Exercise description:
In the listing that follows, how many lines hold the string "town"? Answer with the number only.
◇ ◇ ◇
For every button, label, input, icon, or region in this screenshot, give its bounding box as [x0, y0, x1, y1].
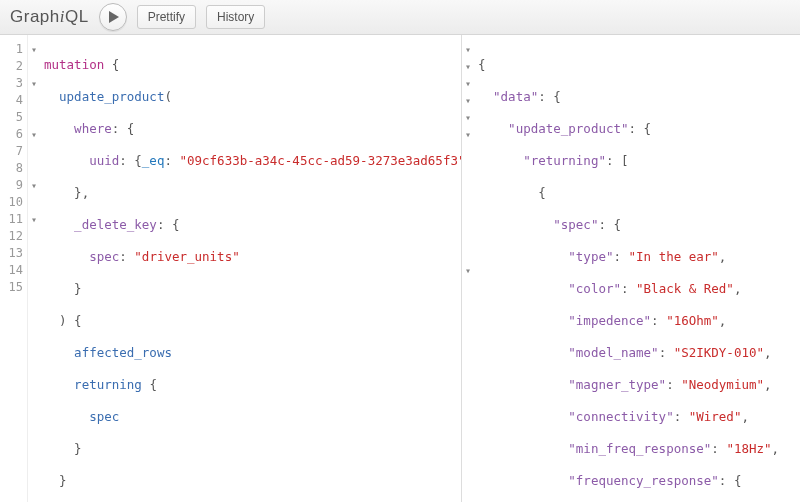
result-viewer[interactable]: ▾▾▾▾▾ ▾ ▾ { "data": { "update_product": … — [462, 35, 800, 502]
toolbar: GraphiQL Prettify History — [0, 0, 800, 35]
result-code: { "data": { "update_product": { "returni… — [474, 35, 800, 502]
play-icon — [108, 11, 120, 23]
prettify-button[interactable]: Prettify — [137, 5, 196, 29]
workspace: 12345 678910 1112131415 ▾▾ ▾▾ ▾ mutation… — [0, 35, 800, 502]
result-fold-gutter: ▾▾▾▾▾ ▾ ▾ — [462, 35, 474, 502]
history-button[interactable]: History — [206, 5, 265, 29]
fold-gutter: ▾▾ ▾▾ ▾ — [28, 35, 40, 502]
line-gutter: 12345 678910 1112131415 — [0, 35, 28, 502]
query-editor[interactable]: 12345 678910 1112131415 ▾▾ ▾▾ ▾ mutation… — [0, 35, 462, 502]
query-code[interactable]: mutation { update_product( where: { uuid… — [40, 35, 461, 502]
graphiql-logo: GraphiQL — [10, 7, 89, 27]
execute-button[interactable] — [99, 3, 127, 31]
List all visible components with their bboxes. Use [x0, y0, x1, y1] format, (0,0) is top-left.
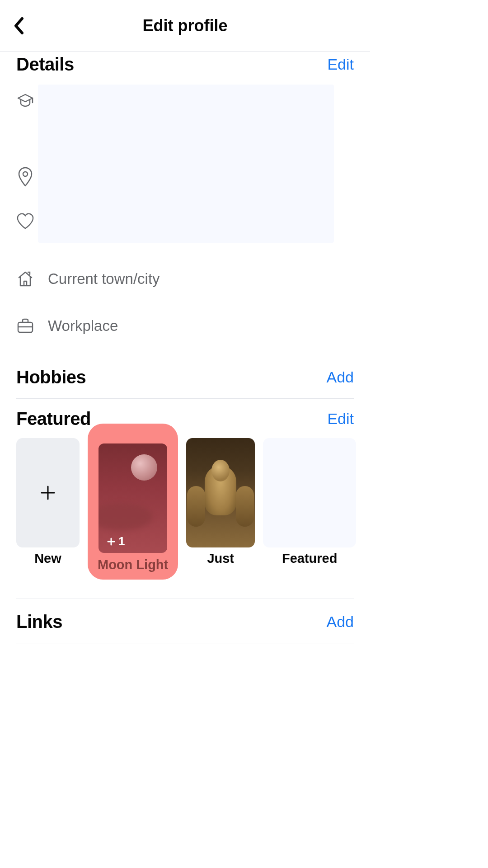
- graduation-cap-icon: [16, 92, 34, 110]
- featured-card-label: Featured: [282, 551, 337, 566]
- page-title: Edit profile: [0, 16, 370, 35]
- featured-card-moon-light[interactable]: 1 Moon Light: [88, 424, 178, 580]
- featured-badge-value: 1: [118, 534, 125, 548]
- moon-graphic: [131, 454, 157, 481]
- chevron-left-icon: [13, 17, 25, 35]
- location-pin-icon: [17, 167, 33, 187]
- featured-section: Featured Edit New 1: [0, 399, 370, 599]
- hobbies-title: Hobbies: [16, 367, 86, 387]
- svg-point-0: [23, 172, 28, 176]
- header-bar: Edit profile: [0, 0, 370, 52]
- home-icon: [16, 270, 34, 288]
- featured-edit-link[interactable]: Edit: [327, 410, 354, 428]
- links-title: Links: [16, 612, 62, 632]
- featured-card-featured[interactable]: Featured: [263, 438, 356, 566]
- back-button[interactable]: [9, 16, 29, 36]
- details-workplace-label: Workplace: [48, 317, 118, 335]
- details-workplace-row[interactable]: Workplace: [16, 310, 354, 342]
- cloud-graphic: [99, 503, 153, 530]
- hobbies-section: Hobbies Add: [0, 356, 370, 399]
- featured-card-label: Just: [207, 551, 234, 566]
- details-education-row[interactable]: [16, 85, 354, 117]
- details-relationship-row[interactable]: [16, 205, 354, 237]
- links-add-link[interactable]: Add: [327, 613, 354, 631]
- links-section: Links Add: [0, 599, 370, 643]
- details-edit-link[interactable]: Edit: [327, 56, 354, 73]
- featured-badge-count: 1: [107, 534, 125, 548]
- heart-icon: [16, 212, 34, 230]
- divider: [16, 643, 354, 643]
- featured-card-just[interactable]: Just: [186, 438, 255, 566]
- plus-icon: [40, 485, 56, 500]
- featured-card-new[interactable]: New: [16, 438, 80, 566]
- featured-list: New 1 Moon Light: [16, 438, 354, 580]
- featured-card-label: Moon Light: [98, 557, 168, 572]
- details-section: Details Edit: [0, 52, 370, 356]
- details-current-city-row[interactable]: Current town/city: [16, 263, 354, 295]
- featured-card-label: New: [34, 551, 61, 566]
- featured-thumb-relief: [186, 438, 255, 547]
- hobbies-add-link[interactable]: Add: [327, 368, 354, 386]
- featured-thumb-blank: [263, 438, 356, 547]
- details-location-row[interactable]: [16, 160, 354, 193]
- featured-thumb-moon: 1: [99, 443, 167, 553]
- featured-title: Featured: [16, 409, 91, 429]
- details-title: Details: [16, 54, 74, 75]
- briefcase-icon: [16, 318, 34, 334]
- plus-icon: [107, 537, 116, 546]
- details-current-city-label: Current town/city: [48, 270, 160, 288]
◇ ◇ ◇
Response to the task:
2